Cruel Reflections, Through Motions (Cold Transmission Music): I did a double-take when I first heard "The Sound of Your Name": the hushed vocals, the buoyant New Order-y bass line, the chiming guitar, the clipped and danceable drums… is this secretly a Starflyer 59 song? Then I saw the album was recorded in Riverside, Calif., and, welp, now I've got my conspiracy cap on.
Splinter
key words: sorrow is a sage • veggie lover's pizza
Chris Schlarb & Chad Taylor, Time No Changes (Astral Spirits): Open tunings open hearts, y'all. As much as I love Psychic Temple and his Big Ego productions, I'm partial to Chris Schlarb in a duo format, where his ruminative guitar playing gets an intimate spotlight (see also: I Heart Lung). It's hard to believe that, before last year's Houses of the Holy, Chris and percussionist Chad Taylor hadn't jammed before — there's an immediate understanding here, as they get lost in a loose ramble of acoustic ragas, front-porch strum-and-drums and even something that might pass as a James Taylor tune.

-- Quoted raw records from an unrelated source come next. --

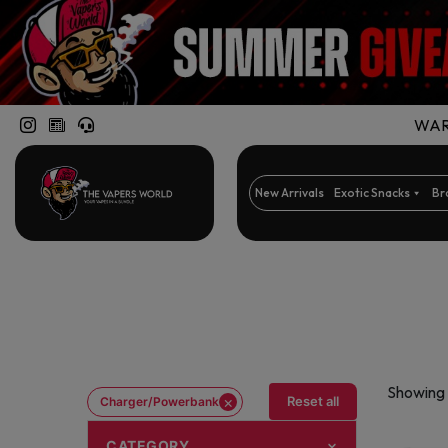
WARN
New Arrivals
Exotic Snacks
Br
Showing a
×
Reset all
Charger/Powerbank
CATEGORY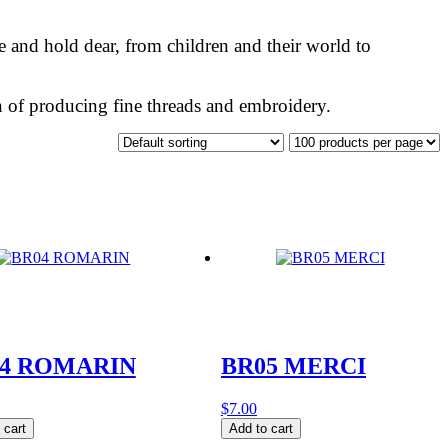
ve and hold dear, from children and their world to
ion of producing fine threads and embroidery.
4 ROMARIN
BR05 MERCI
$
7.00
BR05
 cart
Add to cart
RIN
MERCI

Jusell, Prymek, Sage, Shiroishi, Yamawarau (山笑う) (Cached Media): Just in time for summer, the ambient-jazz quartet's spring album! (Can we just call them the Fuubutsushi Quartet now? Typing out all those last names takes too long.) Shades of classic ECM remain, and the music's gentle bloom can be read as spiritual, but perhaps guided more by a spirit of newness. The group has an egalitarian approach to composition, but I must say, Chaz Prymek's (aka Lake Mary) exquisite guitar playing gets some serious shine throughout.
Annie Hart, Everything Pale Blue (Orindal): The keyboardist from Au Revoir Simone goes full komische in this soft melange of arpeggiated synths, soft tones and overlapping wafts of melody.
Loren Connors, Domain of the Wind (Family Vineyard): Everybody dunks on 10" records, but Loren continues to make the case for the odd format. Maybe it's the straw hat on the cover, but this 22-minute suite for solo electric guitar features Loren in a mode of Western expanse… bleary, dusty and heavy.
Casey Jones
key words: bonehead • a heart for vigilance • hamburger pizza
Hostile Takedown, Demonstration (Words of Fire): Jack Cooper runs the What It Takes HC Blog account on Instagram, which has turned me onto so much great hardcore from around the world. Sometimes that amount of knowledge and passion can be hard to translate into a band, but dangit, their Hostile Takedown ingests the muscular grooves and mean mugging of '90s metallic hardcore with the vision of someone who's truly seen it all.
Mouthbreather, I'm Sorry Mr. Salesman (Dark Trail): I would not want to meet this band (or the grinning terror on the album cover) in a dark alley. Mathy grind beaten with barbwire and strangled by Boston's long history of tough-guy hardcore.
Mega Drive, Neuroframe (self-released): Mega Drive delivers the knife's edge of cyberpunk that I crave: bit-crushed beats, speedcycle synths and leather-gloved fist-pumping hooks with a metallic sheen.
Sentinel, Sense of Dread (self-released): One of many, many Mindforce side projects sprung from the pandemic. The roots are hardcore-punk, but the whole thing's got a moshable and shreddy swingin' swagger.